Nous continuons notre route pour le village d'Abayeh perché dans les montagnes. Un village aux maisons en terre, vieux de 2500 ans où les femmes portent encore une tenue traditionnelle et parlent un ancien langage Perse. Sur une petite place, quelques vieilles femmes alimentent un feu sur lequel repose une énorme marmite alors que d'autres lisent le coran en faisant glisser les perles de leur chapelet entre leurs doigts. Il s'agit du 40ème et dernier jour du deuil de l'Achoura (commémoration du massacre de l'Iman Hossein), une journée importante de l'année. Une dame se lève afin de m'offrir une friandise et m'invite à m'assoir à ses côtés. Durant trois heures, je reste méditative et contemplatrice du déroulement de cet événement tout en partageant des sourires et regards complices. Chaque nouvelle arrivante fait une tournée afin d'offrir des douceurs, dattes, thé et fruits avant de s'installer à mes côtés. Tout au long de la matinée, elles prient et ajoutent des ingrédients à la marmite, tels des sorcières. La potion magique, un Asheh Reshteh, est une délicieuse soupe verte agrémentée d'haricots, lentilles et pâtes. Un délice végétarien... Avant de les quitter, ma voisine me prend la main, marque un temps d'arrêt, puis m'embrasse le front. Un moment très simple et sincère plein d'émotions que j'ai passé aux côtés de ces petites femmes, maîtresses des lieux.
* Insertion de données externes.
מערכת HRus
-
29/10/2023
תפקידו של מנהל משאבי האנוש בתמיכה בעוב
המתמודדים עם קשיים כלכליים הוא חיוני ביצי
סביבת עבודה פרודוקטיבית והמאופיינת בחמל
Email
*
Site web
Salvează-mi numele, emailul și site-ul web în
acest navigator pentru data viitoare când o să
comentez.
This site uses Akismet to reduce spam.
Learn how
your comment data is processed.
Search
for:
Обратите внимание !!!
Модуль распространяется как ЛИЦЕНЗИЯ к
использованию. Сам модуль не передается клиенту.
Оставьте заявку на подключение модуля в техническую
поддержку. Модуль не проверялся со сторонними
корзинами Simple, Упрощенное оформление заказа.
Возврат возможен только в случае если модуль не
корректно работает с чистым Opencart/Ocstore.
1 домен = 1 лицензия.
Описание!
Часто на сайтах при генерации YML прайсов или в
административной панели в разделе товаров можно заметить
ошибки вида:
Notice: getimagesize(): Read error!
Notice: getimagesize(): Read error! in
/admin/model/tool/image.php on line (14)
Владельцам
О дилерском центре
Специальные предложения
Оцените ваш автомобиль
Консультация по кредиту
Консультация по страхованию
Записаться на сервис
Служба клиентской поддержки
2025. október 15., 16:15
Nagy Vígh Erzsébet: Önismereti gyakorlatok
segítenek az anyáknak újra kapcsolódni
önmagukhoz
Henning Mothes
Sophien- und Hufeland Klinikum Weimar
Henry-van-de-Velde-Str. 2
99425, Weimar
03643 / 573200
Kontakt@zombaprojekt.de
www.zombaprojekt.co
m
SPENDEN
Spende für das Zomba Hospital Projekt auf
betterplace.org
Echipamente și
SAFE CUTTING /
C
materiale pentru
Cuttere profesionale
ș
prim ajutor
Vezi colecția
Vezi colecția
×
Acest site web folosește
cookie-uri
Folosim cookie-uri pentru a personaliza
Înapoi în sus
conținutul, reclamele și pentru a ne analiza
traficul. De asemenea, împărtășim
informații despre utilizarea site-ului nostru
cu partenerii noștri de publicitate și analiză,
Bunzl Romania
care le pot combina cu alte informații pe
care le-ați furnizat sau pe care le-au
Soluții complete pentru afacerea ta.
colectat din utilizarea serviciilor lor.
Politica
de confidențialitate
Isfahan, ancienne capitale de l'empire Perse entre le XVIe et le XVIIIe siècle, offre des monuments à l'architecture extrêmement raffinée, dont l'imposante mosquée Imam recouverte de faïences bleues, l'antique mosquée de Jameh, la superbe mosquée Loffalah dont l'intérieur est magnifiquement illuminé par la lumière rosée du couché de soleil, ainsi que ses quelques ponts piétons où les locaux ont plaisir à se retrouver entre amis. Au sud de la ville, nous découvrons le quartier Arménien de Jolfa. Ils étaient à l'époque très convoités pour leur compétence artistique. La liberté de culte était respectée, mais ils devaient néanmoins rester dans leur zone et se tenir à l'écart des centres musulmans. La cathédrale Vank est décorée de faïences islamiques aux côtés de fresques bibliques.

Nous passons les deux nuits suivantes sur un parking le long de la rivière Zayandeh Rud. A la tombée de la nuit, le parking se rempli. Chacun vient avec une bûche et fait son feu à même le goudron. C'est leur rituel pour s'évader du quotidien et se retrouver entre amis. La mentalité des habitants du pays qui est bien plus occidentale qu'on ne l'imagine. Bien que les femmes de familles plus conservatrices portent le tchador, la majorité sont à la mode et utilisent leur petit foulard comme un accessoire.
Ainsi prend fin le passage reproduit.